Ibrahim Hazimeh (24 April 1933 – 25 September 2023) was a Palestinian-born visual artist, designer, and educator. He was known for painting and sculpture. In his early life he was a refugee and lived in Lebanon and Syria.

==Career==
In 1948, Hazimeh and his family suffered expulsion from Mandatory Palestine and they fled by boat to Latakia, Syria as refugees. In Latakia, he initially worked on the docks to support his family, before eventually becoming an art teacher and a bookkeeper. Hazimeh completed a correspondence course with the Ecole de Dessin in Paris.
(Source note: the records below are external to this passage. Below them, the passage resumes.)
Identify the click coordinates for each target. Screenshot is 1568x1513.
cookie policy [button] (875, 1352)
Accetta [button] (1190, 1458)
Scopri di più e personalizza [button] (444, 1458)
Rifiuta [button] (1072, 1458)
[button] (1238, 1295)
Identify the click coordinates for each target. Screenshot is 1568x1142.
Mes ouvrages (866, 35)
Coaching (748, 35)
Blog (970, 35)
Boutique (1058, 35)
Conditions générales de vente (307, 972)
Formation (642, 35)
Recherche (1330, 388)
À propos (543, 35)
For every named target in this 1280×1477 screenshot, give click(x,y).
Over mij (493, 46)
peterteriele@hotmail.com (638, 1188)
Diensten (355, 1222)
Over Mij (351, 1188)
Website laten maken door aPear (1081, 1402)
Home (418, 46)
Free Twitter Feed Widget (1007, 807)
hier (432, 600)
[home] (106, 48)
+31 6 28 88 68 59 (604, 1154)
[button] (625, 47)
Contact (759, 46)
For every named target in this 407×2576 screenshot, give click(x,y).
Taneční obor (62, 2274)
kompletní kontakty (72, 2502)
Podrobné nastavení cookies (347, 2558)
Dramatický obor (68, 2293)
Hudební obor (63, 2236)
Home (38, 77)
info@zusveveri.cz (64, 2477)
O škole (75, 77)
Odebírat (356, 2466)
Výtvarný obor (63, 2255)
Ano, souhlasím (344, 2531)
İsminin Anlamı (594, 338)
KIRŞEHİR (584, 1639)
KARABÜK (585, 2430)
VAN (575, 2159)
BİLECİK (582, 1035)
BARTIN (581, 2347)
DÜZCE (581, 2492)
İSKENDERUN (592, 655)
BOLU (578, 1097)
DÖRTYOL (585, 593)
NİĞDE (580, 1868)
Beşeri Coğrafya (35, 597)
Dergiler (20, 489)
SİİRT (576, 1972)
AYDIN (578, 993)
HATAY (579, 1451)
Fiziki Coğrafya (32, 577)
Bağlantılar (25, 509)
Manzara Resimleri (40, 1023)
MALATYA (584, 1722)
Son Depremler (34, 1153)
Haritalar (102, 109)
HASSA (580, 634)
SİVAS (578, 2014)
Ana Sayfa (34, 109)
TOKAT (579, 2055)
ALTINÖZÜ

In 1960, Hazimeh was awarded a scholarship to study at the Hochschule für Grafik und Buchkunst (Academy of Visual Arts) in Leipzig, Germany. In 1964, he graduated with distinction, with professor Bernhard Heisig as his mentor.

Since 1974, he has lived in Berlin. He is the President of the Palestinian National Committee at the AIAP / UNESCO as well as a board member and spokesperson of the Palestinian Artists Association in Europe.

In 2007, he designed the United Buddy Bear for Palestine, which has been presented at the exhibitions 2007 in Cairo, Jerusalem and 2008 in Warsaw, Stuttgart and Pyongyang so far. 2014 in Rio de Janeiro. 142 of these United Buddy Bears (each 2 m tall) stand together hand in hand in harmony - representing 142 countries acknowledged by the United Nations. Each Bear has been designed individually by an artist on behalf of his or her native country.

== Visual language ==
Hazimeh painted rural scenes, in an autumnal palette, with recurring figures of Palestinian peasant women carrying baskets on their heads.